AWS Messaging Services

Published 2024-09-26

The crux of technology is that it's always changing. Hopefully for the better, but it leads to having many options to solve any given problem. You then have to sit down and evaluate your choices, using whatever rubric you prefer, even if you've done the same evaluation in the past because things have now changed.

This extends to AWS services. They are building blocks and you get to be the lucky one to decide which ones to use, even though some of those blocks look very similar. There is documentation on how to use them, there are whitepapers on the suggested way to use them, and there is no shortage of articles and posts on the internet of different ways to use them.

I try to avoid saying that there are articles out there on the wrong way to use them. That claim is hard to back up because the needs of every system are different. There are definitely more accepted ways of using these services. If you're building a web application chances are it's going to have some sort of persistent data store suitable for OLTP workloads, probably some flavor of RDS, but there are plenty of other options that could work equally as well. You could use S3 and SQLite if you were so inclined. Store the file on S3 and download it on every request to query it. In the case of modifications, store the resulting file back on S3.

Now, that's starting to become dangerously close to being flat out wrong, but it could theoretically work.^[1]What's wrong with incurring network traffic for the size of your entire database for every request? The point is, for any given system you could build it 10 different ways, and as the ones designing and building that system we are responsible for finding the best way given the circumstances.

A set of services that this often comes up with, and I've been asked more than a handful of times about, are the messaging services in AWS. The most common of which that come up in conversation are Simple Notification Service (SNS), Simple Queue Service (SQS), and EventBridge. Lets talk about when you should use each one.

The Playing Field

Lets start with some definitions:

SNS - A pub/sub service centered around the idea of a topic. You publish to a topic and 1 or more subscribers receive messages from the topic. SNS divides subscribers into two categories: 1. Application-to-application (A2A) which are other AWS services or applications that can receive notification via HTTP and 2. Application-to-person (A2P) which includes text messaging, push notifications, and email. By default topics are not ordered, but you can configure them to be FIFO.
SQS - A queueing service where you define one or more durable queues that you can push messages to and poll messages from. While some AWS services provide automatic configuration of some of the plumbing to receive messages from a queue, consumers use the API to poll for any available messages in the queue. A queue may have many consumers, but only one consumer will process a given message. Similar to SNS, queues by default do not provide guaranteed order^[2]I've always loved that a service named after a FIFO data structure is not FIFO by default., but you can configure them to be FIFO.
EventBridge - A service that encompasses a few different concepts around event driven architectures, including Event Buses, Pipes, Schemas, and a Scheduler. Primarily suited for A2A type of work, its first iteration was originally CloudWatch Events and came out many years after SNS. In terms of order, Event Buses themselves do not guarantee any order, however pipes will guarantee order if the source does.

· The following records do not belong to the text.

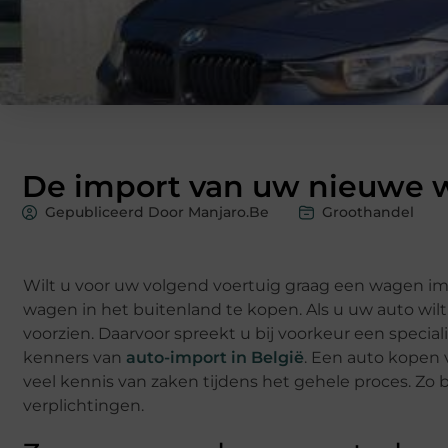
De import van uw nieuwe
Gepubliceerd Door Manjaro.be
Groothandel
Wilt u voor uw volgend voertuig graag een wagen im
wagen in het buitenland te kopen. Als u uw auto wilt
voorzien. Daarvoor spreekt u bij voorkeur een specialis
kenners van
auto-import in België
. Een auto kopen v
veel kennis van zaken tijdens het gehele proces. Zo b
verplichtingen.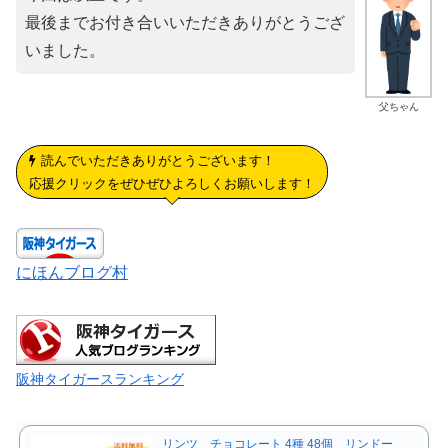
最後までお付き合いいただきありがとうござ
いました。
父ちゃん
読んでいただきありがとうございます！
応援クリックをぜひぜひよろしくお願いします！
にほんブログ村
阪神タイガースランキング
リンツ チョコレート 4種 48個 リンドー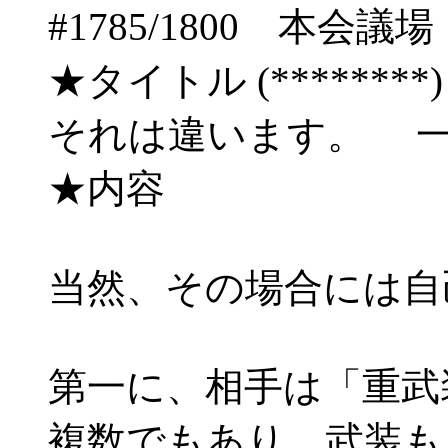
#1785/1800 本
★タイトル (********) 06/
それは違います。 
★内容
当然、その場合には自
第一に、相手は「重武
複数でもあり、武装も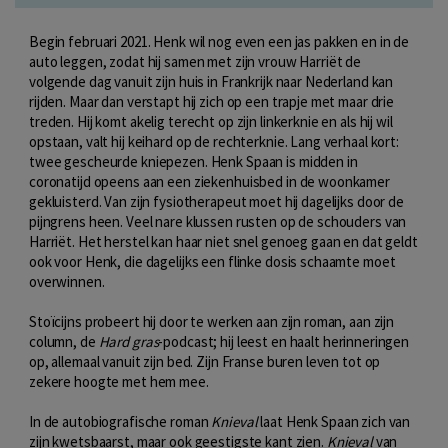
Begin februari 2021. Henk wil nog even een jas pakken en in de
auto leggen, zodat hij samen met zijn vrouw Harriët de
volgende dag vanuit zijn huis in Frankrijk naar Nederland kan
rijden. Maar dan verstapt hij zich op een trapje met maar drie
treden. Hij komt akelig terecht op zijn linkerknie en als hij wil
opstaan, valt hij keihard op de rechterknie. Lang verhaal kort:
twee gescheurde kniepezen. Henk Spaan is midden in
coronatijd opeens aan een ziekenhuisbed in de woonkamer
gekluisterd. Van zijn fysiotherapeut moet hij dagelijks door de
pijngrens heen. Veel nare klussen rusten op de schouders van
Harriët. Het herstel kan haar niet snel genoeg gaan en dat geldt
ook voor Henk, die dagelijks een flinke dosis schaamte moet
overwinnen.
Stoïcijns probeert hij door te werken aan zijn roman, aan zijn
column, de
Hard gras
-podcast; hij leest en haalt herinneringen
op, allemaal vanuit zijn bed. Zijn Franse buren leven tot op
zekere hoogte met hem mee.
In de autobiografische roman
Knieval
laat Henk Spaan zich van
zijn kwetsbaarst, maar ook geestigste kant zien.
Knieval
van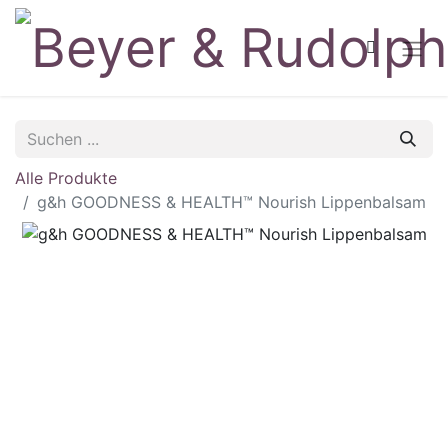
Alle Produkte
g&h GOODNESS & HEALTH™ Nourish Lippenbalsam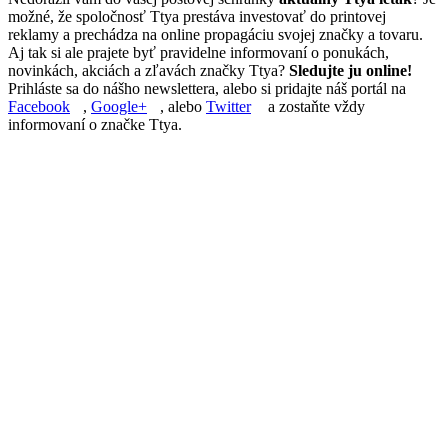
možné, že spoločnosť Ttya prestáva investovať do printovej
reklamy a prechádza na online propagáciu svojej značky a tovaru.
Aj tak si ale prajete byť pravidelne informovaní o ponukách,
novinkách, akciách a zľavách značky Ttya?
Sledujte ju online!
Prihláste sa do nášho newslettera, alebo si pridajte náš portál na
Facebook
,
Google+
, alebo
Twitter
a zostaňte vždy
informovaní o značke Ttya.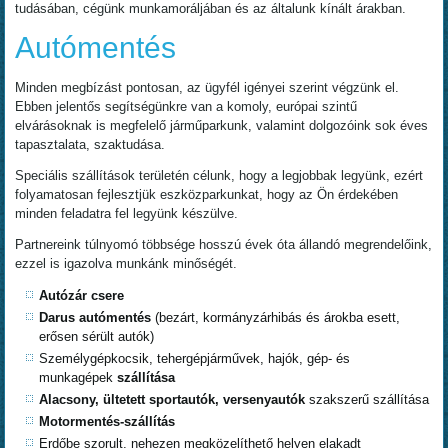
tudásában, cégünk munkamoráljában és az általunk kínált árakban.
Autómentés
Minden megbízást pontosan, az ügyfél igényei szerint végzünk el.
Ebben jelentős segítségünkre van a komoly, európai szintű
elvárásoknak is megfelelő járműparkunk, valamint dolgozóink sok éves
tapasztalata, szaktudása.
Speciális szállítások területén célunk, hogy a legjobbak legyünk, ezért
folyamatosan fejlesztjük eszközparkunkat, hogy az Ön érdekében
minden feladatra fel legyünk készülve.
Partnereink túlnyomó többsége hosszú évek óta állandó megrendelőink,
ezzel is igazolva munkánk minőségét.
Autózár csere
Darus autómentés
(bezárt, kormányzárhibás és árokba esett,
erősen sérült autók)
Személygépkocsik, tehergépjárművek, hajók, gép- és
munkagépek
szállítása
Alacsony, ültetett sportautók, versenyautók
szakszerű szállítása
Motormentés-szállítás
Erdőbe szorult, nehezen megközelíthető helyen elakadt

All of these services can be used if your only goal is to get a message from one application to another and don't want a direct interface between the two.

All three services could be used for basic A2A needs

You can coerce these services into solving the same problem, but they are meant for different problems. This leads to confusion and ultimately a refactor to our system down the road when we realize we chose the wrong service for our use case.

SQS

While pub/sub is an architecture, a queue is an actual data structure, and you're only going to use it when the patterns it facilitates are needed. SQS is no different here, it's just a managed service that wraps the concept of a queue. While by default it is not FIFO (mainly for scaling reasons), you can configure it to be FIFO if you need that guarantee. Without being configured as FIFO it may appear that it's preserving order, and 90% of the time that may be true, but you'll want to make sure to create a FIFO queue if that's really what you need.

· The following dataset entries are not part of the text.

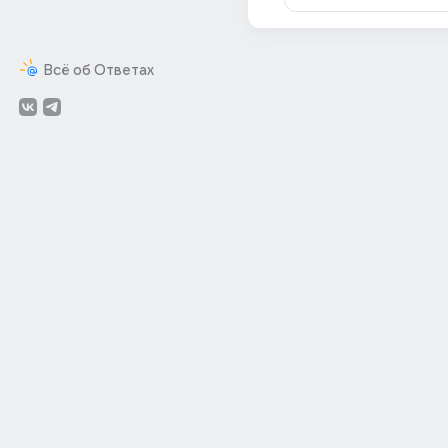
Всё об Ответах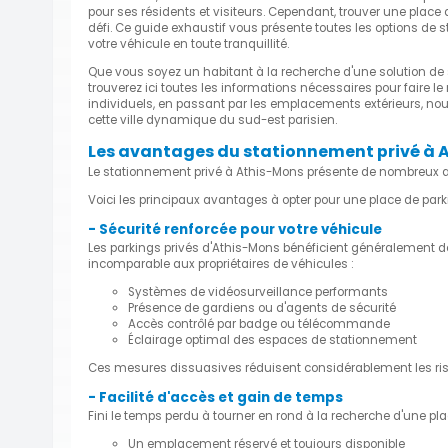
pour ses résidents et visiteurs. Cependant, trouver une place d
défi. Ce guide exhaustif vous présente toutes les options de
votre véhicule en toute tranquillité.
Que vous soyez un habitant à la recherche d'une solution de
trouverez ici toutes les informations nécessaires pour faire l
individuels, en passant par les emplacements extérieurs, nous 
cette ville dynamique du sud-est parisien.
Les avantages du stationnement privé à 
Le stationnement privé à Athis-Mons présente de nombreux at
Voici les principaux avantages à opter pour une place de pa
- Sécurité renforcée pour votre véhicule
Les parkings privés d'Athis-Mons bénéficient généralement de d
incomparable aux propriétaires de véhicules :
Systèmes de vidéosurveillance performants
Présence de gardiens ou d'agents de sécurité
Accès contrôlé par badge ou télécommande
Éclairage optimal des espaces de stationnement
Ces mesures dissuasives réduisent considérablement les ris
- Facilité d'accès et gain de temps
Fini le temps perdu à tourner en rond à la recherche d'une pla
Un emplacement réservé et toujours disponible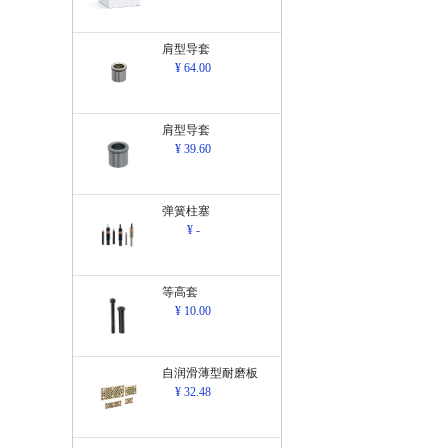
肩型导套
¥ 64.00
肩型导套
¥ 39.60
弹簧柱塞
¥ -
等高套
¥ 10.00
自润滑薄型耐磨板
¥ 32.48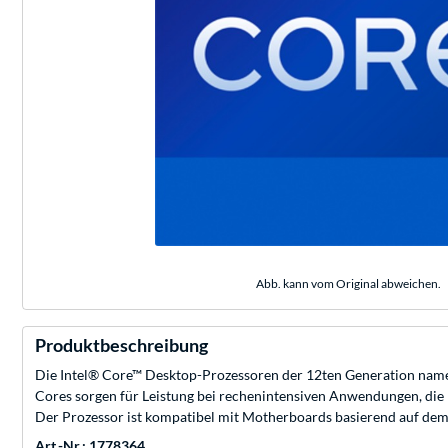
Abb. kann vom Original abweichen.
Produktbeschreibung
Die Intel® Core™ Desktop-Prozessoren der 12ten Generation nam
Cores sorgen für Leistung bei rechenintensiven Anwendungen, die E
Der Prozessor ist kompatibel mit Motherboards basierend auf dem
Art.-Nr.: 1778364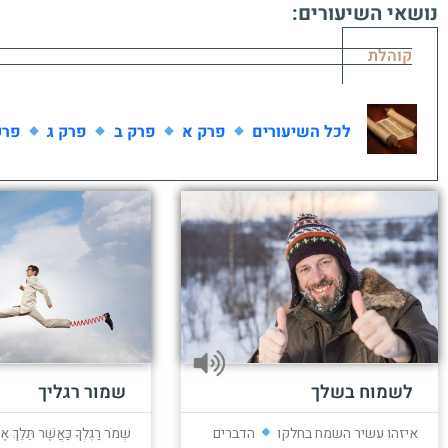
נושאי השיעורים:
קוהלת
לכל השיעורים
פרק א
פרק ב
פרק ג
פרק
לשמוח בשלך
שמור רגליך
איזהו עשיר השמח בחלקו
הדברים
שְׁמֹר רַגְלְךָ כַּאֲשֶׁר תֵּלֵךְ 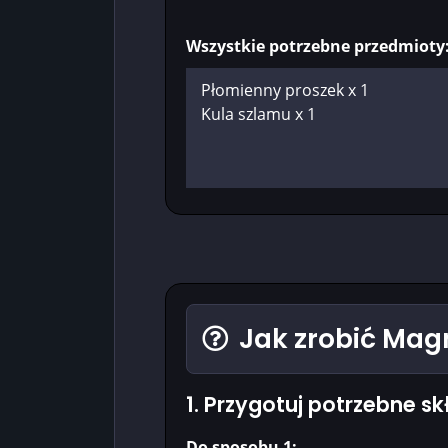
Wszystkie potrzebne przedmioty
Jak zrobić Mag
1. Przygotuj potrzebne sk
Do sposobu 1: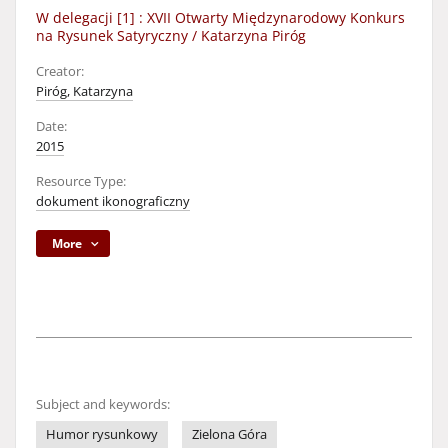
W delegacji [1] : XVII Otwarty Międzynarodowy Konkurs
na Rysunek Satyryczny / Katarzyna Piróg
Creator:
Piróg, Katarzyna
Date:
2015
Resource Type:
dokument ikonograficzny
More
Subject and keywords:
Humor rysunkowy
Zielona Góra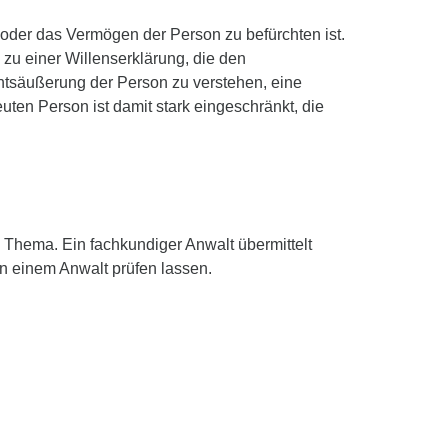
 oder das Vermögen der Person zu befürchten ist.
zu einer Willenserklärung, die den
ichtsäußerung der Person zu verstehen, eine
uten Person ist damit stark eingeschränkt, die
m Thema. Ein fachkundiger Anwalt übermittelt
n einem Anwalt prüfen lassen.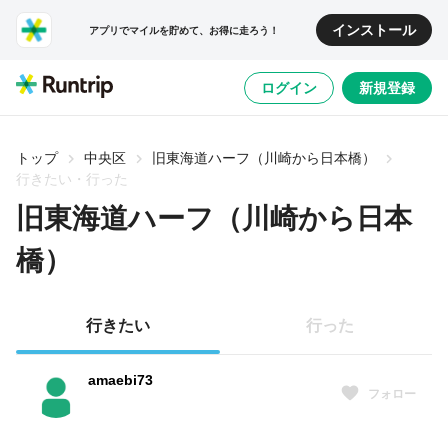
インストール
アプリでマイルを貯めて、お得に走ろう！
ログイン
新規登録
トップ
中央区
旧東海道ハーフ（川崎から日本橋）
行きたい・行った
旧東海道ハーフ（川崎から日本
橋）
行きたい
行った
amaebi73
フォロー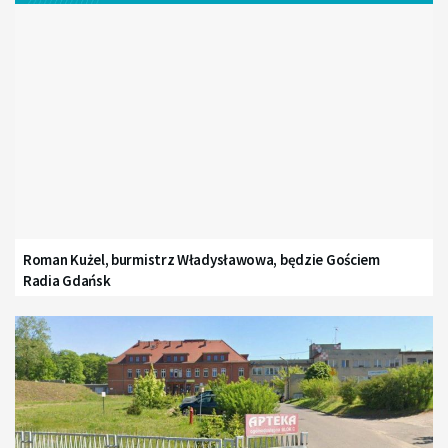
Roman Kużel, burmistrz Władysławowa, będzie Gościem
Radia Gdańsk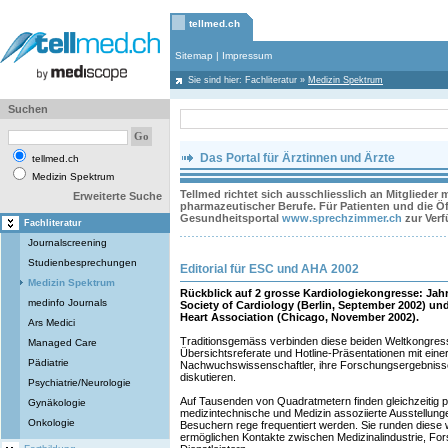
tellmed.ch
Sitemap
|
Impressum
Sie sind hier:
Fachliteratur
»
Medizin Spektrum
Suchen
Das Portal für Ärztinnen und Ärzte
tellmed.ch
Medizin Spektrum
Tellmed richtet sich ausschliesslich an Mitglieder
Erweiterte Suche
pharmazeutischer Berufe. Für Patienten und die Öff
Gesundheitsportal
www.sprechzimmer.ch
zur Ver
Fachliteratur
Journalscreening
Studienbesprechungen
Editorial für ESC und AHA 2002
Medizin Spektrum
Rückblick auf 2 grosse Kardiologiekongresse: Ja
medinfo Journals
Society of Cardiology (Berlin, September 2002) u
Heart Association (Chicago, November 2002).
Ars Medici
Traditionsgemäss verbinden diese beiden Weltkongresse
Managed Care
Übersichtsreferate und Hotline-Präsentationen mit eine
Pädiatrie
Nachwuchswissenschaftler, ihre Forschungsergebnisse
diskutieren.
Psychiatrie/Neurologie
Auf Tausenden von Quadratmetern finden gleichzeitig 
Gynäkologie
medizintechnische und Medizin assoziierte Ausstellunge
Onkologie
Besuchern rege frequentiert werden. Sie runden diese 
ermöglichen Kontakte zwischen Medizinalindustrie, Fo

Queues are useful when you have one or more producers, things that are sending messages to the queue, and a single consumer, something that is taking messages off of the queue. It may be better to think of having a single service as the consumer. There may be multiple instances of that service consuming from the queue, but they are all performing the same activity. A classic example is to think of a bank. People (messages) enter in line (the queue) and are helped by bank tellers (service instances). All of the bank tellers can perform the same duties, and ultimately it doesn't matter which one a person interacts with.

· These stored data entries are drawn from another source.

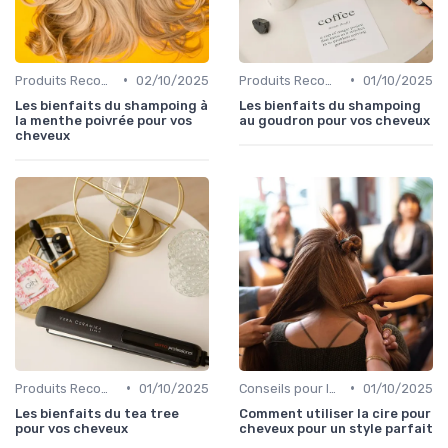
•
•
Produits Recommandés
02/10/2025
Produits Recommandés
01/10/2025
Les bienfaits du shampoing à
Les bienfaits du shampoing
la menthe poivrée pour vos
au goudron pour vos cheveux
cheveux
•
•
Produits Recommandés
01/10/2025
Conseils pour le Coiffage
01/10/2025
Les bienfaits du tea tree
Comment utiliser la cire pour
pour vos cheveux
cheveux pour un style parfait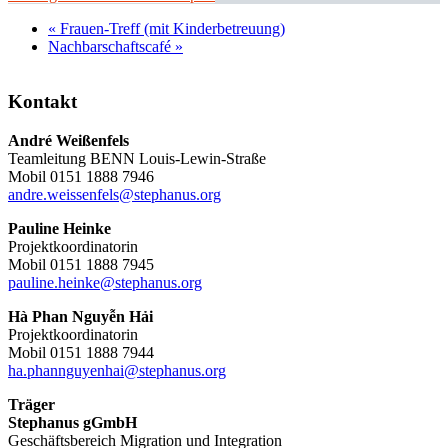
«
Frauen-Treff (mit Kinderbetreuung)
Nachbarschaftscafé
»
Kontakt
André Weißenfels
Teamleitung BENN Louis-Lewin-Straße
Mobil 0151 1888 7946
andre.weissenfels@stephanus.org
Pauline Heinke
Projektkoordinatorin
Mobil 0151 1888 7945
pauline.heinke@stephanus.org
Hà Phan Nguyễn Hải
Projektkoordinatorin
Mobil 0151 1888 7944
ha.phannguyenhai@stephanus.org
Träger
Stephanus gGmbH
Geschäftsbereich Migration und Integration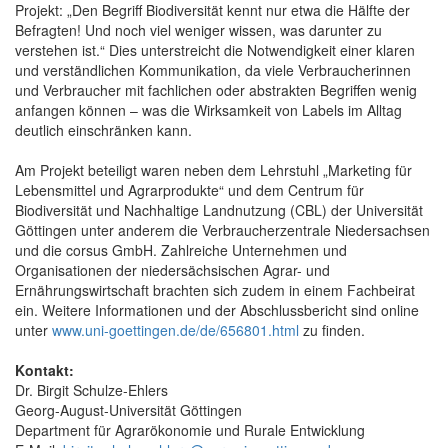
Projekt: „Den Begriff Biodiversität kennt nur etwa die Hälfte der
Befragten! Und noch viel weniger wissen, was darunter zu
verstehen ist.“ Dies unterstreicht die Notwendigkeit einer klaren
und verständlichen Kommunikation, da viele Verbraucherinnen
und Verbraucher mit fachlichen oder abstrakten Begriffen wenig
anfangen können – was die Wirksamkeit von Labels im Alltag
deutlich einschränken kann.
Am Projekt beteiligt waren neben dem Lehrstuhl „Marketing für
Lebensmittel und Agrarprodukte“ und dem Centrum für
Biodiversität und Nachhaltige Landnutzung (CBL) der Universität
Göttingen unter anderem die Verbraucherzentrale Niedersachsen
und die corsus GmbH. Zahlreiche Unternehmen und
Organisationen der niedersächsischen Agrar- und
Ernährungswirtschaft brachten sich zudem in einem Fachbeirat
ein. Weitere Informationen und der Abschlussbericht sind online
unter
www.uni-goettingen.de/de/656801.html
zu finden.
Kontakt:
Dr. Birgit Schulze-Ehlers
Georg-August-Universität Göttingen
Department für Agrarökonomie und Rurale Entwicklung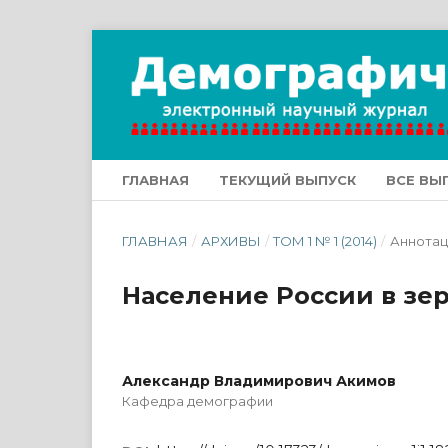
ГЛАВНАЯ
ТЕКУЩИЙ ВЫПУСК
ВСЕ ВЫ
ГЛАВНАЯ
/
АРХИВЫ
/
ТОМ 1 № 1 (2014)
/
Аннотац
Население России в зер
Александр Владимирович Акимов
Кафедра демографии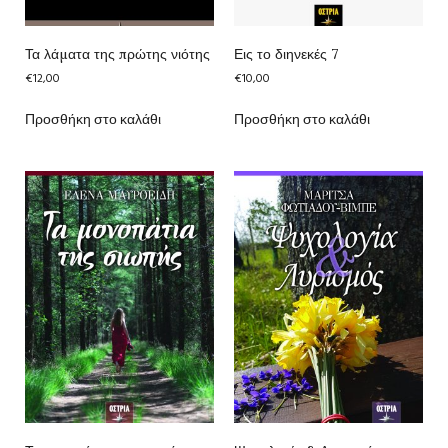
Τα λάματα της πρώτης νιότης
Εις το διηνεκές 7
€
12,00
€
10,00
Προσθήκη στο καλάθι
Προσθήκη στο καλάθι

Two different services on different platforms send messages to a queue for a single service to consume.

Multiple services can send messages to the queue, but only one service, even with multiple instances, should read from that queue.

This rules out using SQS when you need a "fan out" pattern. Where a message is produced and multiple consumers get notified of it. Do not try to use it for that, it will not work by itself^[3]You could then have the consumer send the message to multiple other services, but at that point just use the appropriate messaging service..

Queues are a great way of protecting downstream resources. Take an audit log for example. You may have multiple different services all producing messages that need to be persisted in a centralized audit log. Any of these messaging services could decouple the message producers from the persistance layer^[4]Cut the dumb industry speak, we just don't want 50 machines holding a connection to our database., but a queue is more useful here because we can now protect that layer from being overloaded. So long as our audit log is permitted to be eventually consistent, producers can send as many messages as they need in as short of a time span as they need, while the rate of writing to the audit log stays constant (or at least has some upper bound). SQS is durable, so if for some reason the audit sub-system is down, the messages will wait in the queue until they can be written.

Reasons to use or not use:

You have one consumer
You have multiple consumers
You need to control utilization of downstream resources
You need "immediate" message handling
You need to send messages to people

Common scenarios I've seen it used in:

To decouple scalable resources from non-scalable resources. The reason why something isn't scalable is varied. It could be due to proprietary technologies that involve a license, and therefore running multiple is cost-prohibitive. It could be a database that is technically scalable, but the cost of doing so outweighs the time factor.
Job scheduling where the time to complete a single job is unknown but jobs must run in order.
Job scheduling where jobs only run at a certain time of day (like after business hours) but the specific jobs that must be ran are dynamic and based on external factors. An example here is where a batch update job must be done if a certain table in the database was updated, but it is updated infrequently by some API. The API may send a message to the queue to execute the job later that night, since it knows if it had to update the table.

Queues are simple data structures, but their usage can be surprisingly complex, which is why there is so much research on queueing theory. This extends to the SQS service and some of the functionality it offers. It's easy to get running, but can be harder than you expect to get right.

SNS

SNS is truly a pub/sub model, and as such can be used as an event bus. But if that's also what EventBridge does, then which one to use?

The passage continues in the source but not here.